An evaluation of plasma homocysteine in the assessment of vitamin B12 status of pasture-fed sheep.

AIM

To assess the diagnostic potential of concentrations of homocysteine (Hcy) in plasma in relation to those of methylmalonic acid (MMA) and vitamin B12, as predictors of responsiveness of young sheep to supplementation with vitamin B12.

METHODS

Eighty-two ewes grazing ryegrass-white clover pasture were used, 39 of which had been supplemented with a Co bullet and 43 unsupplemented. Thirty days after commencement of parturition their lambs (n=53 and 59, respectively) were randomly allocated into one of two treatments, in a 2 x 2 factorial design. Half of the lambs from each group of ewes received an injection of vitamin B12, while the remainder were controls. The trial commenced 31 October 2001 (Day 0), and continued until 01 May 2002 (Day 182). All lambs were weighed, and blood samples taken from 16 identified animals from each treatment group, at approximately monthly intervals. Changes in concentrations of Hcy, vitamin B12 and MMA in plasma, and liveweight gain (LWG) of the treatment groups were evaluated during the suckling (Days 0-89) and post-weaning (Days 90-182) periods.

RESULTS

Mean LWG was 40% greater in supplemented than unsupplemented lambs. The concentrations of vitamin B12 and MMA in plasma in the unsupplemented lambs were in the deficient reference ranges of <170 pmol/L and >16 mumol/L, respectively. Mean monthly concentrations of Hcy in plasma ranged from 1.5 to 4.5 mumol/L but showed no pattern of response to vitamin B12 deficiency or supplementation.

CONCLUSIONS

Measurement of the concentration of Hcy in plasma as a metabolic indicator of reduced methylation capability of sheep on typical pastures in New Zealand appeared to have little value in detection of vitamin B12 responsiveness, and was less sensitive than the concentration of the vitamin itself or the indicator of adenosyl-cobalamin deficiency, MMA, in plasma.

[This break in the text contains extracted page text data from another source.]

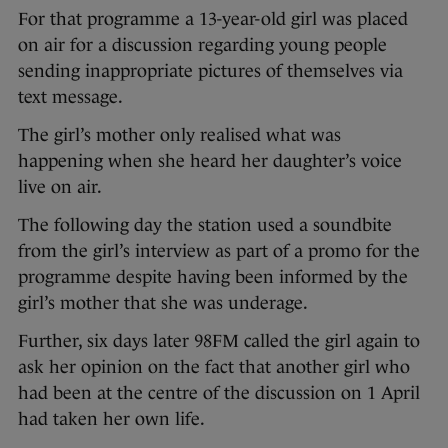
For that programme a 13-year-old girl was placed
on air for a discussion regarding young people
sending inappropriate pictures of themselves via
text message.
The girl’s mother only realised what was
happening when she heard her daughter’s voice
live on air.
The following day the station used a soundbite
from the girl’s interview as part of a promo for the
programme despite having been informed by the
girl’s mother that she was underage.
Further, six days later 98FM called the girl again to
ask her opinion on the fact that another girl who
had been at the centre of the discussion on 1 April
had taken her own life.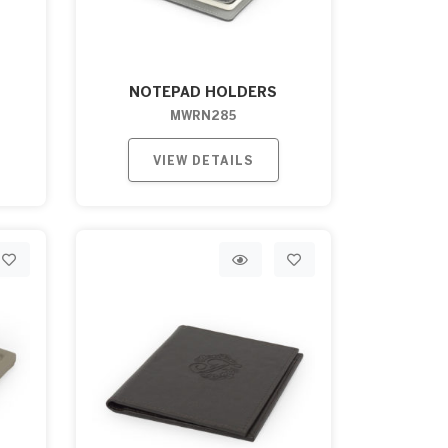
NOTEPAD HOLDERS
MWRN285
VIEW DETAILS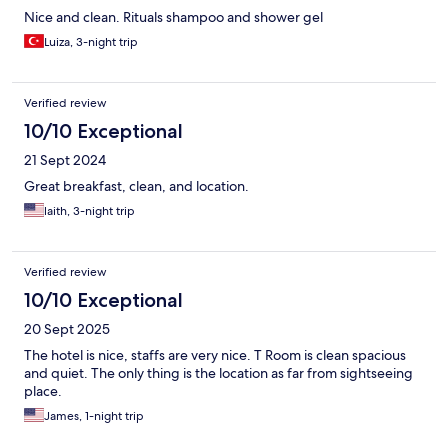
Nice and clean. Rituals shampoo and shower gel
Luiza, 3-night trip
Verified review
10/10 Exceptional
21 Sept 2024
Great breakfast, clean, and location.
laith, 3-night trip
Verified review
10/10 Exceptional
20 Sept 2025
The hotel is nice, staffs are very nice. T Room is clean spacious
and quiet. The only thing is the location as far from sightseeing
place.
James, 1-night trip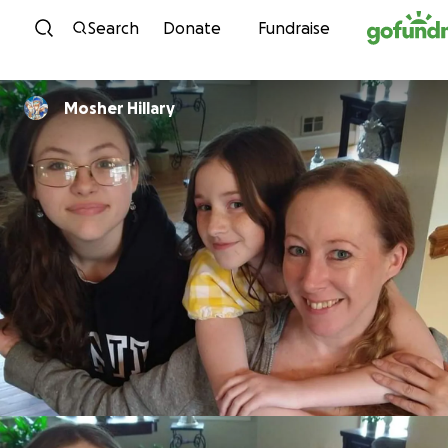
Skip to content
Search
Donate
Fundraise
Mosher Hillary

The possibility that concentrations of Hcy in plasma remain low due to re-methylation of Hcy to methionine via the alternative betaine-choline rather than the vitamin B12-dependent methyl-tetrahydrofolate metabolic pathway is rejected, but the possibility is raised that high rates of trans-sulphuration of Hcy to cysteine in the gastrointestinal tract of grazing sheep could be responsible.

CLINICAL RELEVANCE

The propionate-succinate pathway appears to be the first rate-limiting pathway in vitamin B12 deficiency, and the product of disruption of this pathway, increased MMA, is the most reliable indicator of metabolic abnormality in predicting responsiveness to supplementation.